*TASK INSTRUCTIONS*
Scan the data for "from" and copy each matching line.

*RECORD EXTRACTS*
┌──

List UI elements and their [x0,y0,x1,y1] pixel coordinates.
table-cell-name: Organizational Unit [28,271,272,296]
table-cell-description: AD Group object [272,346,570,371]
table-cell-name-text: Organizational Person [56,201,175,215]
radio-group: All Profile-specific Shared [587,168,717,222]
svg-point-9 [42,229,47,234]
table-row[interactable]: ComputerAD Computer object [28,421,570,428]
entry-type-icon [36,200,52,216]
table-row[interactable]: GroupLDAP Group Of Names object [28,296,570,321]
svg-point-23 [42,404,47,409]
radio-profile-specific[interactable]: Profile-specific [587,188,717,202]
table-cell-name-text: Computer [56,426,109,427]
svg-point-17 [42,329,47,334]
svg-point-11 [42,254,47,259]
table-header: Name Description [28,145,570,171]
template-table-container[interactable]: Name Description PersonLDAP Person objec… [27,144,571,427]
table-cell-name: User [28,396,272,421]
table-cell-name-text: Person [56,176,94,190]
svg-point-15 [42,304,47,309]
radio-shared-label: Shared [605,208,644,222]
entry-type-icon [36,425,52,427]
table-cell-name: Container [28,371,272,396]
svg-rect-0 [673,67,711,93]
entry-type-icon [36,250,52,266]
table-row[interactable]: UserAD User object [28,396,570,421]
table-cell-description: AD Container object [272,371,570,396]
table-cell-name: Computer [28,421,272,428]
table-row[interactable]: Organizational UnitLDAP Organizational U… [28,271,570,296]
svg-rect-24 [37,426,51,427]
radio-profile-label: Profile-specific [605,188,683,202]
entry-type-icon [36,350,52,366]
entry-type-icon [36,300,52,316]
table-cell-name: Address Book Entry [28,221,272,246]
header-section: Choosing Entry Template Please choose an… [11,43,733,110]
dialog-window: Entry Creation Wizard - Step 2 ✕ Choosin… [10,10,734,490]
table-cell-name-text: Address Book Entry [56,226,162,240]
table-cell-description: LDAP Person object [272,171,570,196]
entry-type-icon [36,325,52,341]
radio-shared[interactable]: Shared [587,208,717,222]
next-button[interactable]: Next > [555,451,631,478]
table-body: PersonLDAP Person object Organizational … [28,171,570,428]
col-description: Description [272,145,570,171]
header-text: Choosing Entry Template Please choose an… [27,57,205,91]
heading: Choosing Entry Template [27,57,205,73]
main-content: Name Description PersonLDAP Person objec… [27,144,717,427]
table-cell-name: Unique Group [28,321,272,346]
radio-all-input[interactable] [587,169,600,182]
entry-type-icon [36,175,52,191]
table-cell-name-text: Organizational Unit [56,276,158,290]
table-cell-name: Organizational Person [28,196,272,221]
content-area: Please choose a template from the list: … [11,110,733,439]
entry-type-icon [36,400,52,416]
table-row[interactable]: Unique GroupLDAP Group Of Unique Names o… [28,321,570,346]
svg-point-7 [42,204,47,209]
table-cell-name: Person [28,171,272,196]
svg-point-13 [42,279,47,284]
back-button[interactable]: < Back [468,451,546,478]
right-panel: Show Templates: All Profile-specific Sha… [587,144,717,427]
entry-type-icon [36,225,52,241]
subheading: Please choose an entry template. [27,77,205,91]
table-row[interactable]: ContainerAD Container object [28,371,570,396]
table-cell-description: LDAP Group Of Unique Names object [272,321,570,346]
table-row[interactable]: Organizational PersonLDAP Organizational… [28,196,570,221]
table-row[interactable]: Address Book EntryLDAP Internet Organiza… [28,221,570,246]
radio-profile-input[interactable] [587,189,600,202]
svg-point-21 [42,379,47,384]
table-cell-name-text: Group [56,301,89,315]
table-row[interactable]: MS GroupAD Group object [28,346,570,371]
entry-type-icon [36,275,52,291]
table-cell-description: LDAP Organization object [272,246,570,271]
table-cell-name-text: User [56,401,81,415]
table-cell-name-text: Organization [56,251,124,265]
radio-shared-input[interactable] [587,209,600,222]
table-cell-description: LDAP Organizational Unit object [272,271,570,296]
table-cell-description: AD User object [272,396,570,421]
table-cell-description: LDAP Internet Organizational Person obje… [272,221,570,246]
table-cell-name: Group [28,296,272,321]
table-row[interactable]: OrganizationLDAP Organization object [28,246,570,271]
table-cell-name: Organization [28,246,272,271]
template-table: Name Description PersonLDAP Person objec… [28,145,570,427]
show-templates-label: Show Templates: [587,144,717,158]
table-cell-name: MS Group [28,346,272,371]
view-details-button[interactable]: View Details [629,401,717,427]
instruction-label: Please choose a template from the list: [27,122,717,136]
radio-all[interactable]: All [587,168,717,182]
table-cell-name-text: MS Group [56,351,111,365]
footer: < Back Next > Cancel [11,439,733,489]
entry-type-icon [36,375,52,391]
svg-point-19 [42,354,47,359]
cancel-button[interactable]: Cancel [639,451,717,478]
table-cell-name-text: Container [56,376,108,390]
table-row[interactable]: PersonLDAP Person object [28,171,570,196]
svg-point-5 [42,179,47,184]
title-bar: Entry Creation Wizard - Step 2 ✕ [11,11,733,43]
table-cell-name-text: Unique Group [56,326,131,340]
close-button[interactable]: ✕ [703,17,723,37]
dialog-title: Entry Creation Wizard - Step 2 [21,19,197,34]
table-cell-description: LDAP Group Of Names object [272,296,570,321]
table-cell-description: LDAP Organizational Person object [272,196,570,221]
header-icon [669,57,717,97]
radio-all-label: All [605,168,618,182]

└──

*OUTPUT FOR THIS EXERCISE*
content-area: Please choose a template from the list: … [11,110,733,439]
instruction-label: Please choose a template from the list: [27,122,717,136]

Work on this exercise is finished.